[MD] Lila's

MarshaV valkyr at att.net
Sat Jun 25 00:51:43 PDT 2011


Hinduism

Advaita Vedanta

Advaita is one of the six most-known Hindu philosophical systems, and literally means "non-duality". Its first great consolidator was Adi Shankaracharya, who continued the work of some of the Upanishadic teachers, and that of his teacher's teacher Gaudapada. By analyzing the three states of experience—waking, dreaming, and deep sleep—he established the singular reality of Brahman, in which Brahman, the universe and Atman, the self are one and the same.

In the Hindu model, Brahman, the god identified with the ultimate all-inclusive reality, plays a game of hide and seek with itself. In this game, called Lila, Brahman plays with individual people, birds, rocks, and other features of the world both separately and together, while forgetting that the game is being played. At the end of each session, Brahman is said to wake up, cease the game, applaud itself, and resume the game all over again. The state of wakefulness and enlightenment is knowing one is simply playing a game; one is simply acting as a human being, having an illusion of being locked within a physical body and separated from the whole of the cosmos.

One who sees everything as nothing but the Self, and the Self in everything one sees, such a seer withdraws from nothing.
For the enlightened, all that exists is nothing but the Self, so how could any suffering or delusion continue for those who know this oneness?

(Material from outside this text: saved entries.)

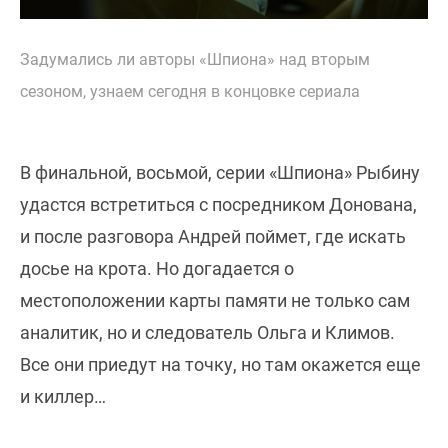
Задумались ли авторы «Шпиона» над вторым
сезоном, узнаем сегодня в концовке сериала
В финальной, восьмой, серии «Шпиона» Рыбину
удастся встретиться с посредником Донована,
и после разговора Андрей поймет, где искать
досье на крота. Но догадается о
местоположении карты памяти не только сам
аналитик, но и следователь Ольга и Климов.
Все они приедут на точку, но там окажется еще
и киллер…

— Ishopanishad: sloka 6, 7

The philosophy of Vedanta, "Aham Brahmasmi" (roughly translated as "I am the Absolute Truth"), could be interpreted as solipsism in one of its primitive senses, as the world is but an illusion in the mind of the observer. However, Advaita Vedanta can be understood to be non-solipsistic when it is recognised that it does not actually deny the existence of a world 'external' to the Self or Atman. Rather, it is asserting that the consciousness and awareness of the individual pervades all of that person's experience, to such an extent that absolute notions of 'inside' and 'outside' are arbitrary. The universe is the same as the self, as the universe can only be experienced through the self and the self is submerged within the universe as an integrated part.

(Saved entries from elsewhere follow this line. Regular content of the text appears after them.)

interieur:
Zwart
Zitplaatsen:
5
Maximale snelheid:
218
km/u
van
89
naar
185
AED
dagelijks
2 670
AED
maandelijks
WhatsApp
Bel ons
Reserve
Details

However, Advaita is strongly divergent from solipsism in that the former is a system of exploration of one's mind in order to finally understand the nature of the self and attain complete knowledge. The unity of existence is said to be directly experienced and understood at the end as a part of complete knowledge. On the other hand solipsism posits the non-existence of the external void right at the beginning, and says that no further inquiry is possible.